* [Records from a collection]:

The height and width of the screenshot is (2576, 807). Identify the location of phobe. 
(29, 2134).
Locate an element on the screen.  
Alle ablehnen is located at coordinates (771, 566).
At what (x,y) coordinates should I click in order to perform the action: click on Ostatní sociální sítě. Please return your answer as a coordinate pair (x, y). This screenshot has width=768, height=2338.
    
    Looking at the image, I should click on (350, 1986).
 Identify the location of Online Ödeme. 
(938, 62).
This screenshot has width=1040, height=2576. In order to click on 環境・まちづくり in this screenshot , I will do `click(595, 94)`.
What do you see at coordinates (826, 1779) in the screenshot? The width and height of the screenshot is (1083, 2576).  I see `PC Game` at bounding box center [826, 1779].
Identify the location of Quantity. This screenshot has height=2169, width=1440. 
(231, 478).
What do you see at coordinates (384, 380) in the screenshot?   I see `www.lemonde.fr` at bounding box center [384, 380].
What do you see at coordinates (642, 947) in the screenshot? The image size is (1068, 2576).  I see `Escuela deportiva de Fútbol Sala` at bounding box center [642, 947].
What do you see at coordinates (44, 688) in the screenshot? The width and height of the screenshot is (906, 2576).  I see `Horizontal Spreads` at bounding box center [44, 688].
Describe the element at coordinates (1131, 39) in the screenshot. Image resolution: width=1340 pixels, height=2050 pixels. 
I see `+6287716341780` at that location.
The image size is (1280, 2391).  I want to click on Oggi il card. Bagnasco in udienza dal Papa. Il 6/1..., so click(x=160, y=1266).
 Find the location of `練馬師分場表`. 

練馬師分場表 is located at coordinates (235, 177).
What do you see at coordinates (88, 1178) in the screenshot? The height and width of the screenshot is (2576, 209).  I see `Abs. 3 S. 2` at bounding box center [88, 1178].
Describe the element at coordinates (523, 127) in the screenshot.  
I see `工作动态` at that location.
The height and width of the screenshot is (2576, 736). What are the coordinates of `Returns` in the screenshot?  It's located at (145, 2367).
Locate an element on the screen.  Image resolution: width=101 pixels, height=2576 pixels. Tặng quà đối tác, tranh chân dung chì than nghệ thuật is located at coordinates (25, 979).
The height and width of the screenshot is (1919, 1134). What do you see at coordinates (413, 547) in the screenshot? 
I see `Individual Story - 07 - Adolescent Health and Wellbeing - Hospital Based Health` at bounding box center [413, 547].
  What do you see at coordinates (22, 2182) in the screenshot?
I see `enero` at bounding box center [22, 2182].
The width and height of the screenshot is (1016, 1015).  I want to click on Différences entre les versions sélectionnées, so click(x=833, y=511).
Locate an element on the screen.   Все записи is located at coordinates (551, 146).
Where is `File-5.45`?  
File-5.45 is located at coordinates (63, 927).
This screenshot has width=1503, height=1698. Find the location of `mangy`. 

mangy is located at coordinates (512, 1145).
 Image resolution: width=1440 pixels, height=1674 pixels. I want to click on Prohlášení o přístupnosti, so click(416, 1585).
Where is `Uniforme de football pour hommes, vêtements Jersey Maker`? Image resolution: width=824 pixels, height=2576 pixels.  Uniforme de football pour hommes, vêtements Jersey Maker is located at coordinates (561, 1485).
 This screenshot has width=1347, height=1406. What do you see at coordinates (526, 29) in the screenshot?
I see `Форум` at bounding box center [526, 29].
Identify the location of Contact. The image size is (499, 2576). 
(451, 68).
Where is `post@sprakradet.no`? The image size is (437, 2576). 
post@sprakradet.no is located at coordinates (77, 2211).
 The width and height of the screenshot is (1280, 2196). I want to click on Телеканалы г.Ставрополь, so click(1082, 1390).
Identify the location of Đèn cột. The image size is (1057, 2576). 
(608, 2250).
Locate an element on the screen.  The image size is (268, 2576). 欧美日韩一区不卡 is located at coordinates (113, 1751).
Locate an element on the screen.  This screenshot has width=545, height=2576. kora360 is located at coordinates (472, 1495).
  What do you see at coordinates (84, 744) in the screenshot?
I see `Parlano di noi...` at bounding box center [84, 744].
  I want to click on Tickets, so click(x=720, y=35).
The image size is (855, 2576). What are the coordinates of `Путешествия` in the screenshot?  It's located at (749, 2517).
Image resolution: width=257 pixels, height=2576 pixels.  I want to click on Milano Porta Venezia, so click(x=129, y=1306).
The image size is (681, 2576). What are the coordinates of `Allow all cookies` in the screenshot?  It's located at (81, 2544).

* [Work required]: A verbatim copy of every record is what you should return.

* [Solution to the exercise]:
The height and width of the screenshot is (2576, 807). Identify the location of phobe. 
(29, 2134).
Locate an element on the screen.  
Alle ablehnen is located at coordinates (771, 566).
At what (x,y) coordinates should I click in order to perform the action: click on Ostatní sociální sítě. Please return your answer as a coordinate pair (x, y). This screenshot has width=768, height=2338.
    
    Looking at the image, I should click on (350, 1986).
 Identify the location of Online Ödeme. 
(938, 62).
This screenshot has width=1040, height=2576. In order to click on 環境・まちづくり in this screenshot , I will do `click(595, 94)`.
What do you see at coordinates (826, 1779) in the screenshot? The width and height of the screenshot is (1083, 2576).  I see `PC Game` at bounding box center [826, 1779].
Identify the location of Quantity. This screenshot has height=2169, width=1440. 
(231, 478).
What do you see at coordinates (384, 380) in the screenshot?   I see `www.lemonde.fr` at bounding box center [384, 380].
What do you see at coordinates (642, 947) in the screenshot? The image size is (1068, 2576).  I see `Escuela deportiva de Fútbol Sala` at bounding box center [642, 947].
What do you see at coordinates (44, 688) in the screenshot? The width and height of the screenshot is (906, 2576).  I see `Horizontal Spreads` at bounding box center [44, 688].
Describe the element at coordinates (1131, 39) in the screenshot. Image resolution: width=1340 pixels, height=2050 pixels. 
I see `+6287716341780` at that location.
The image size is (1280, 2391).  I want to click on Oggi il card. Bagnasco in udienza dal Papa. Il 6/1..., so click(x=160, y=1266).
 Find the location of `練馬師分場表`. 

練馬師分場表 is located at coordinates (235, 177).
What do you see at coordinates (88, 1178) in the screenshot? The height and width of the screenshot is (2576, 209).  I see `Abs. 3 S. 2` at bounding box center [88, 1178].
Describe the element at coordinates (523, 127) in the screenshot.  
I see `工作动态` at that location.
The height and width of the screenshot is (2576, 736). What are the coordinates of `Returns` in the screenshot?  It's located at (145, 2367).
Locate an element on the screen.  Image resolution: width=101 pixels, height=2576 pixels. Tặng quà đối tác, tranh chân dung chì than nghệ thuật is located at coordinates (25, 979).
The height and width of the screenshot is (1919, 1134). What do you see at coordinates (413, 547) in the screenshot? 
I see `Individual Story - 07 - Adolescent Health and Wellbeing - Hospital Based Health` at bounding box center [413, 547].
  What do you see at coordinates (22, 2182) in the screenshot?
I see `enero` at bounding box center [22, 2182].
The width and height of the screenshot is (1016, 1015).  I want to click on Différences entre les versions sélectionnées, so click(x=833, y=511).
Locate an element on the screen.   Все записи is located at coordinates (551, 146).
Where is `File-5.45`?  
File-5.45 is located at coordinates (63, 927).
This screenshot has width=1503, height=1698. Find the location of `mangy`. 

mangy is located at coordinates (512, 1145).
 Image resolution: width=1440 pixels, height=1674 pixels. I want to click on Prohlášení o přístupnosti, so click(416, 1585).
Where is `Uniforme de football pour hommes, vêtements Jersey Maker`? Image resolution: width=824 pixels, height=2576 pixels.  Uniforme de football pour hommes, vêtements Jersey Maker is located at coordinates (561, 1485).
 This screenshot has width=1347, height=1406. What do you see at coordinates (526, 29) in the screenshot?
I see `Форум` at bounding box center [526, 29].
Identify the location of Contact. The image size is (499, 2576). 
(451, 68).
Where is `post@sprakradet.no`? The image size is (437, 2576). 
post@sprakradet.no is located at coordinates (77, 2211).
 The width and height of the screenshot is (1280, 2196). I want to click on Телеканалы г.Ставрополь, so click(1082, 1390).
Identify the location of Đèn cột. The image size is (1057, 2576). 
(608, 2250).
Locate an element on the screen.  The image size is (268, 2576). 欧美日韩一区不卡 is located at coordinates (113, 1751).
Locate an element on the screen.  This screenshot has width=545, height=2576. kora360 is located at coordinates (472, 1495).
  What do you see at coordinates (84, 744) in the screenshot?
I see `Parlano di noi...` at bounding box center [84, 744].
  I want to click on Tickets, so click(x=720, y=35).
The image size is (855, 2576). What are the coordinates of `Путешествия` in the screenshot?  It's located at (749, 2517).
Image resolution: width=257 pixels, height=2576 pixels.  I want to click on Milano Porta Venezia, so click(x=129, y=1306).
The image size is (681, 2576). What are the coordinates of `Allow all cookies` in the screenshot?  It's located at (81, 2544).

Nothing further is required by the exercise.